**TASK GOAL:**
Going through the data below, please show each line containing the string "także".

____ RECORDS FOR THE TASK

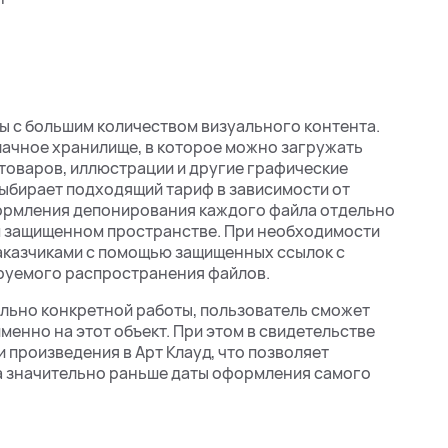
ы с большим количеством визуального контента.
ачное хранилище, в которое можно загружать
товаров, иллюстрации и другие графические
ыбирает подходящий тариф в зависимости от
ормления депонирования каждого файла отдельно
м защищенном пространстве. При необходимости
аказчиками с помощью защищенных ссылок с
руемого распространения файлов.
ельно конкретной работы, пользователь сможет
енно на этот объект. При этом в свидетельстве
 произведения в Арт Клауд, что позволяет
а значительно раньше даты оформления самого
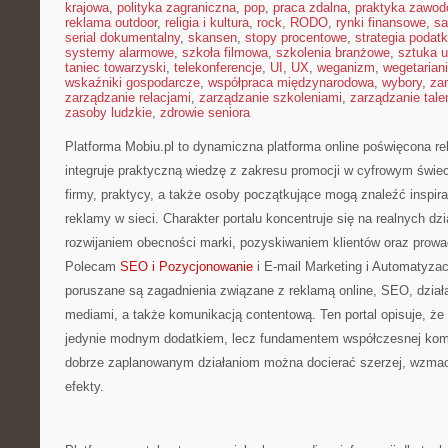
krajowa
,
polityka zagraniczna
,
pop
,
praca zdalna
,
praktyka zawo
reklama outdoor
,
religia i kultura
,
rock
,
RODO
,
rynki finansowe
,
sa
serial dokumentalny
,
skansen
,
stopy procentowe
,
strategia podat
systemy alarmowe
,
szkoła filmowa
,
szkolenia branżowe
,
sztuka u
taniec towarzyski
,
telekonferencje
,
UI
,
UX
,
weganizm
,
wegetarian
wskaźniki gospodarcze
,
współpraca międzynarodowa
,
wybory
,
za
zarządzanie relacjami
,
zarządzanie szkoleniami
,
zarządzanie tale
zasoby ludzkie
,
zdrowie seniora
Platforma Mobiu.pl to dynamiczna platforma online poświęcona rek
integruje praktyczną wiedzę z zakresu promocji w cyfrowym świec
firmy, praktycy, a także osoby początkujące mogą znaleźć inspir
reklamy w sieci. Charakter portalu koncentruje się na realnych dz
rozwijaniem obecności marki, pozyskiwaniem klientów oraz prowa
Polecam
SEO i Pozycjonowanie
i E-mail Marketing i Automatyza
poruszane są zagadnienia związane z reklamą online, SEO, dział
mediami, a także komunikacją contentową. Ten portal opisuje, że m
jedynie modnym dodatkiem, lecz fundamentem współczesnej komu
dobrze zaplanowanym działaniom można docierać szerzej, wzmacn
efekty.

________

**ANSWER TO THIS EXERCISE:**
firmy, praktycy, a także osoby początkujące mogą znaleźć inspir
mediami, a także komunikacją contentową. Ten portal opisuje, że m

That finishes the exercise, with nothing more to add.